Records from a dataset:
━━━━━━━━━━━━━━━━━━━━

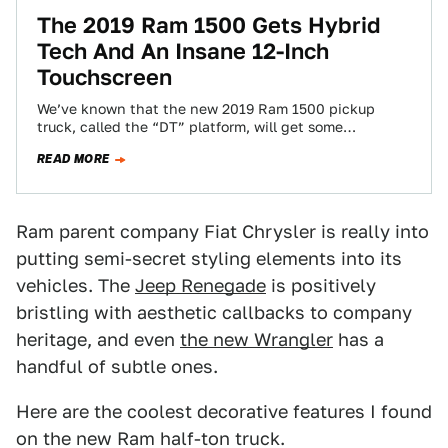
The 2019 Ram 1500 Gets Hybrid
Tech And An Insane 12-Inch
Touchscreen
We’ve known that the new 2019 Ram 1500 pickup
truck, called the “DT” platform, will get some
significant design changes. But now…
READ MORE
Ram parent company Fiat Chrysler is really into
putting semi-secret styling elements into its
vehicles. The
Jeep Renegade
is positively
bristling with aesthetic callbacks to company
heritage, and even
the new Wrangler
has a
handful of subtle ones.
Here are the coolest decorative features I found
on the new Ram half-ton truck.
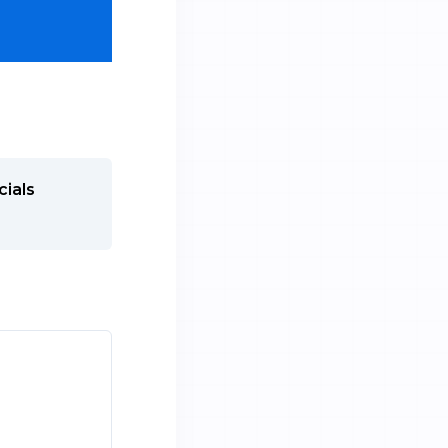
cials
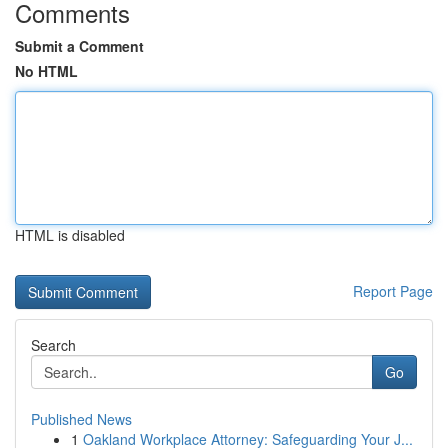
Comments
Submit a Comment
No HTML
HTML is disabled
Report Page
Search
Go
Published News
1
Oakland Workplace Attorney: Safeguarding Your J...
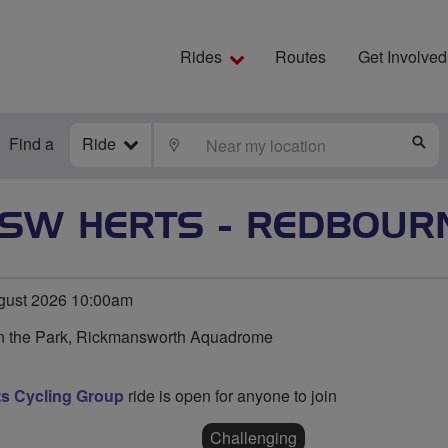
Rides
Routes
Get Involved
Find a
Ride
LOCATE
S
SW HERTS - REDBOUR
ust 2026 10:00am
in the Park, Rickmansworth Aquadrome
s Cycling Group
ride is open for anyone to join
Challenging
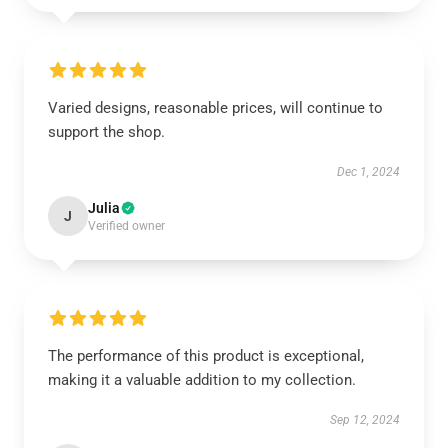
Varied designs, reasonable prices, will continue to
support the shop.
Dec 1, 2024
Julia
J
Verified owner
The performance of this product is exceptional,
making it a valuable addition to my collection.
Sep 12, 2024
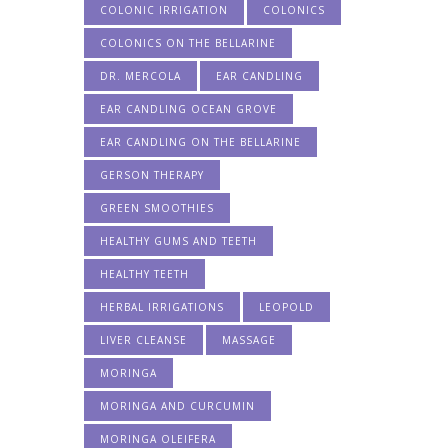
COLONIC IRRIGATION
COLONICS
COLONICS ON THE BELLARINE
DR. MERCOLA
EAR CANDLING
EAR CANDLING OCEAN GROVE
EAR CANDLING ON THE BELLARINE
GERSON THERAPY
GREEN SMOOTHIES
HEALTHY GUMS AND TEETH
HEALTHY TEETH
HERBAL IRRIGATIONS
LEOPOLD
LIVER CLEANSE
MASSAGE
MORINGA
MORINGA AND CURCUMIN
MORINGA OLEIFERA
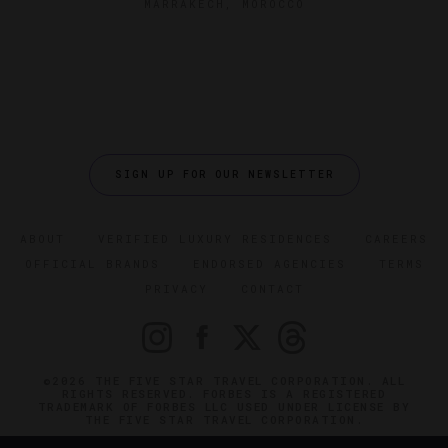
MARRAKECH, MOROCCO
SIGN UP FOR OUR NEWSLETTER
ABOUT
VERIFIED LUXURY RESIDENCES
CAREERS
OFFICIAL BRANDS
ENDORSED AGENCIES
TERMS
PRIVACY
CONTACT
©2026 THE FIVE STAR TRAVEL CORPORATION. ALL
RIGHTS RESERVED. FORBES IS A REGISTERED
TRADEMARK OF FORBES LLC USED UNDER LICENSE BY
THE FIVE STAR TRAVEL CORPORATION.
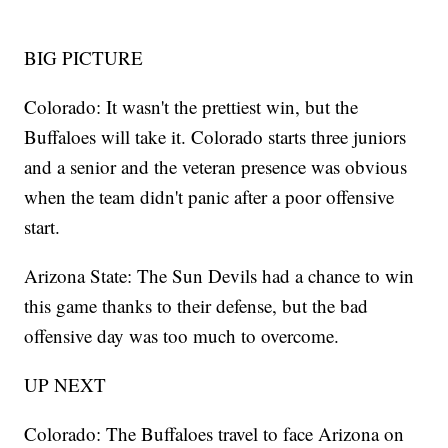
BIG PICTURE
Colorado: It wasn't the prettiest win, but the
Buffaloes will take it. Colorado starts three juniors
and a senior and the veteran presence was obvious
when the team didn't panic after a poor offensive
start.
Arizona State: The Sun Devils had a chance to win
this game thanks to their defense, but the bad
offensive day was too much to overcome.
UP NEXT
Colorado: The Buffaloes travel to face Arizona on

━━━━━━━━━━━━━━━━━━━━

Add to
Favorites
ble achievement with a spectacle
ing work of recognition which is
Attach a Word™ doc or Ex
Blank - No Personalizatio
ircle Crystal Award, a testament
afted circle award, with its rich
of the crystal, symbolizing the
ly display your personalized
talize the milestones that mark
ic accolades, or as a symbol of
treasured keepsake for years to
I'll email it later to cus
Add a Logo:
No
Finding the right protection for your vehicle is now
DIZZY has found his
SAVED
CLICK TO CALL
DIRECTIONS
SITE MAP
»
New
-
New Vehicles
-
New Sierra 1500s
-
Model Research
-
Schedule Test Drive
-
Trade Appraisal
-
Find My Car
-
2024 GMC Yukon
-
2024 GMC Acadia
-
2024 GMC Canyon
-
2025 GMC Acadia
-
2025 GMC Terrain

━━━━━━━━━━━━━━━━━━━━

About this task: Copy word for word the stretch of entries above from the line that has "The 2019 Ram 1500 Gets Hybrid" through the line that has "heritage, and even", both ends included, and nothing outside it.

The completed task:
The 2019 Ram 1500 Gets Hybrid
Tech And An Insane 12-Inch
Touchscreen
We’ve known that the new 2019 Ram 1500 pickup
truck, called the “DT” platform, will get some
significant design changes. But now…
READ MORE
Ram parent company Fiat Chrysler is really into
putting semi-secret styling elements into its
vehicles. The
Jeep Renegade
is positively
bristling with aesthetic callbacks to company
heritage, and even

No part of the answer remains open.